I seem to recall a different controversy Liaquat was involved in. In 2017, after exiting Geo without a great deal of grace, Liaquat went on a televised campaign against Geo management and some of its journalists. This battle soon extended to liberal analysts, artists and anyone whose politics differed from his. He attacked Sheema Kirmani in the most sexist ways and referred to her as a raqqasa (as though keeping a classical art form alive over decades of a storied career were akin to prostitution). He even insulted her in a TV interview.
And then finally he went too far. He took an out of context clip from a live, televised clip of an interfaith dialogue my father did with some of the most notable religious leaders in the country, including Maulana Tahir Ashrafi and Bishop Alexander John Malik, and framed it as blasphemous. He incited his followers to attack my father at his office. The address he gave out, however, housed my mother’s clinic at the time, where she practices psychiatry to this day. She had to suspend her practice for a time to protect her patients.
Despite his penchant for marrying Syed girls to give his exploitation of young women a cover of piety, he had no problem going after my father, who comes from a well-known Syed family. In response to commentators who said that falsely accusing a Syed of blasphemy was itself sinful, he said that the word Syed was just a title that meant ‘sir’ in Arabic and that in Saudi Arabia they don’t have the same obsession with lineage as we in the subcontinent do, which (to give the devil his due) is not entirely untrue. That controversy ended with the PEMRA banning Liaquat from TV, specifically for endangering my father and his family. But, given the ratings cash-cow that he is, this, like all of his departures in disgrace, did not last very long.

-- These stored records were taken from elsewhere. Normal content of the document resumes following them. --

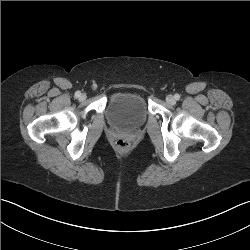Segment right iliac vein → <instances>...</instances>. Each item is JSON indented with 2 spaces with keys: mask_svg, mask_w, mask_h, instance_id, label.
I'll return each mask as SVG.
<instances>
[{
  "mask_svg": "<svg viewBox=\"0 0 250 250\" xmlns=\"http://www.w3.org/2000/svg\"><path fill=\"white\" fill-rule=\"evenodd\" d=\"M86 99V95L85 94H81L80 95V100H85Z\"/></svg>",
  "mask_w": 250,
  "mask_h": 250,
  "instance_id": "right-iliac-vein-1",
  "label": "right iliac vein"
}]
</instances>
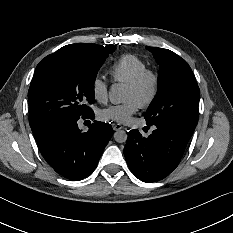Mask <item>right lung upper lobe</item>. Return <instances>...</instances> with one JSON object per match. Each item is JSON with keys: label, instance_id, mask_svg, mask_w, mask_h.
I'll use <instances>...</instances> for the list:
<instances>
[{"label": "right lung upper lobe", "instance_id": "cb5924a9", "mask_svg": "<svg viewBox=\"0 0 233 233\" xmlns=\"http://www.w3.org/2000/svg\"><path fill=\"white\" fill-rule=\"evenodd\" d=\"M60 49L75 50L85 56L92 58H106L109 54L114 52L115 46L113 45L100 46L97 44L78 43V44L66 45Z\"/></svg>", "mask_w": 233, "mask_h": 233}]
</instances>
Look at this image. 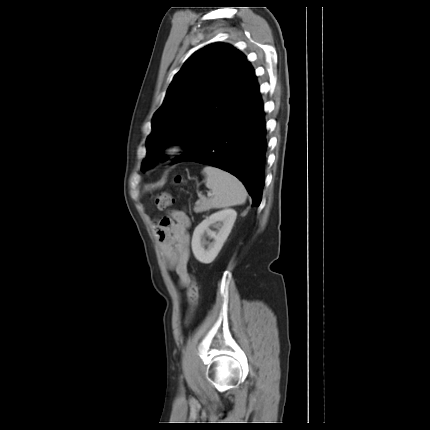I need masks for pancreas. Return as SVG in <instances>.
<instances>
[{
    "instance_id": "pancreas-1",
    "label": "pancreas",
    "mask_w": 430,
    "mask_h": 430,
    "mask_svg": "<svg viewBox=\"0 0 430 430\" xmlns=\"http://www.w3.org/2000/svg\"><path fill=\"white\" fill-rule=\"evenodd\" d=\"M212 208L211 206V200L206 198H200L193 208L195 213H202L205 211H208Z\"/></svg>"
}]
</instances>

Using religion, or at least his particular brand of pop-culture religiosity, as a weapon to silence his critics is not a new tactic for Liaquat. There is a convenience with which he preys on the audience’s faith to excuse his unethical journalistic practices, his personal shortcomings and ideological contradictions. On the same morning show, he boasts about being just as practised at “U-turns” as the leader of his current party.
To want to keep one’s show relevant in a world where the dinosaurs of old media are rapidly going extinct is a worthy goal, if that show’s content is worth keeping on the air amidst all the sound and fury. This morning show, however, is just vapid and sensational, ratings for the purpose of ratings themselves. Both Liaquat and his new wife seemed convinced that the people on the internet who didn’t approve of their marriage were jealous, without realising the irony that the only people who would be jealous were those with similar inclinations.

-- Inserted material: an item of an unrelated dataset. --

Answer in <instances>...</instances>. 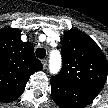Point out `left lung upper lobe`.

With Aurat March still facing backlash (despite Noor Mukhadum’s murderer being given the death sentence this week), the #metoo movement failing to gather steam in Pakistan and the hijab ban in Karnataka having an equal and opposite reaction on this side of the border, Aamir Liaquat has at least started a long overdue and much-needed conversation about what the institution of marriage means to us as a society. With more and more women entering the workforce each year, growing inflation making single-paycheck households unsustainable and children being exposed to cultures and ideas from all over the world at an early age, Aamir Liaquat’s marriage cannot be the template for the partnerships of Gen-Zs – his wife’s generation.
The author is a writer and academic based in Lahore.